The sole answer should be the number of lines in the material below that hold "phpBB".
┄┄┄┄┄┄┄┄┄┄
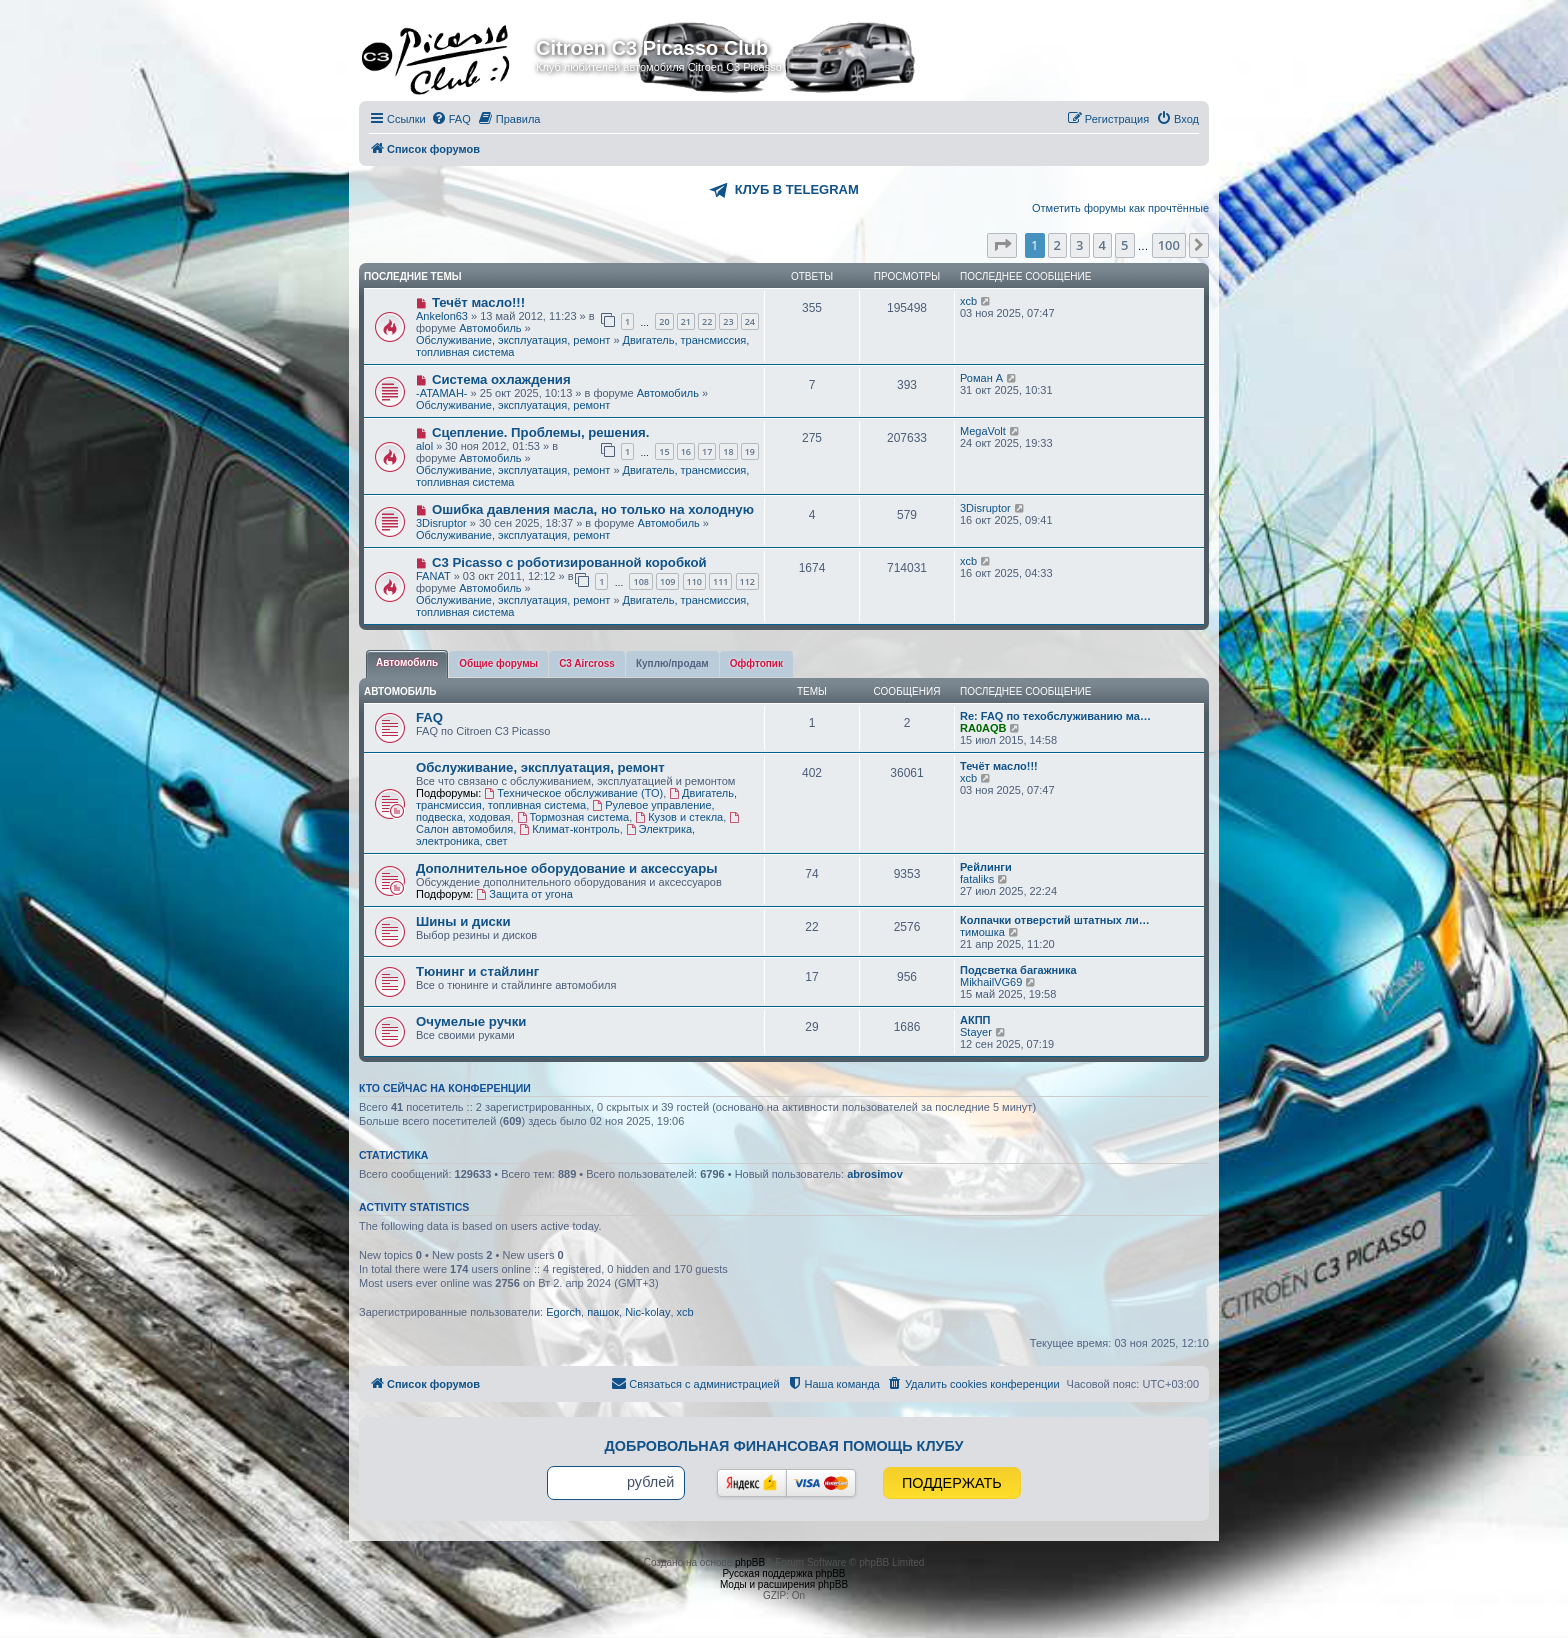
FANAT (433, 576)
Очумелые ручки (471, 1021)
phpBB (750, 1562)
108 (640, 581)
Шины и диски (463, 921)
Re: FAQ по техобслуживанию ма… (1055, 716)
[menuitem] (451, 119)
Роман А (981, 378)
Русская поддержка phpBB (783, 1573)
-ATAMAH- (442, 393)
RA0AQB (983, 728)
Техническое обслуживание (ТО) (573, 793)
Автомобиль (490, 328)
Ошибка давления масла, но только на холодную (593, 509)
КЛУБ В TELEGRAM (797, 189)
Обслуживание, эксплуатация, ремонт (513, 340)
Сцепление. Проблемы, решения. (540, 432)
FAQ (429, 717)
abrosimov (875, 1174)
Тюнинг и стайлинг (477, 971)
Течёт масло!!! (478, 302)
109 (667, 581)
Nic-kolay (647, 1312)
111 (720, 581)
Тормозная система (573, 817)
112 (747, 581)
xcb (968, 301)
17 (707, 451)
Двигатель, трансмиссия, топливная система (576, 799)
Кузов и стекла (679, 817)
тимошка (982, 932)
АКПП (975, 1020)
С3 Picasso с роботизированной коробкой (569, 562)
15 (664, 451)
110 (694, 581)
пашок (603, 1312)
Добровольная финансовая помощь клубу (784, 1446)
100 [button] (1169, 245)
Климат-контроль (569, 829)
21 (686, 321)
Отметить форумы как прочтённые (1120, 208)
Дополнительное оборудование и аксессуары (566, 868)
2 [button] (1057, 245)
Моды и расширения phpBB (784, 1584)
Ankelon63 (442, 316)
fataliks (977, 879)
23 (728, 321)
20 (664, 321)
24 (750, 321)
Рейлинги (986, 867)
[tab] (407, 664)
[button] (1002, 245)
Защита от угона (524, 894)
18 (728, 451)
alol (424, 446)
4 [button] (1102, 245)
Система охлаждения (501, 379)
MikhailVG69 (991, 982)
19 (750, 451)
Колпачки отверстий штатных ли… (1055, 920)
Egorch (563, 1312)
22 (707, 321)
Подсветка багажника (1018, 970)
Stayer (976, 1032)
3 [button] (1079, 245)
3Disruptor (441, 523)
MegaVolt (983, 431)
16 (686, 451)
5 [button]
┄┄┄┄┄┄┄┄┄┄
§ Response for this exercise
3